Why do we need to do manual annotation in Snorkel Flow?

While Snorkel Flow programmatically generates labels for your training data sets, you need to define your initial ground truth to develop labeling functions (LFs) and models. In addition, manual annotation allows for an iterative process of model development. Annotators can review model predictions, identify errors, and refine the labeled dataset. These manual annotations lead to improved model performance. With Snorkel, you can pinpoint where manual annotation is needed, which significantly reduces the time and money spent on manual annotation.

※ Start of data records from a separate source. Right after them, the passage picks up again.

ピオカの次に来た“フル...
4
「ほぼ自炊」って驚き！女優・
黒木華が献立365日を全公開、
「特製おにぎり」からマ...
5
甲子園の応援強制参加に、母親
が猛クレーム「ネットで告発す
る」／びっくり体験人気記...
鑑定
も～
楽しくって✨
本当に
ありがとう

Typically, you'll want multiple annotators to review each data point for these reasons:

  • Reduce bias: Manually labeling data is prone to bias because the person labeling the data may have preconceptions that can influence the labels they assign.
  • Handle ambiguity: Some documents might be inherently ambiguous or open to interpretation. In these cases, having multiple annotators allows for capturing different viewpoints and addressing the inherent uncertainty in the data.
  • Enhance robustness: By aggregating annotations from multiple annotators, the labeled dataset becomes more robust and less dependent on the idiosyncrasies of any single annotator. This robustness is particularly important when dealing with diverse datasets or complex tasks.
  • Refine annotation guidelines: Comparing annotations from multiple annotators identifies areas where guidelines need clarification. It also provides an opportunity for continuous training to improve consistency and understanding among annotators.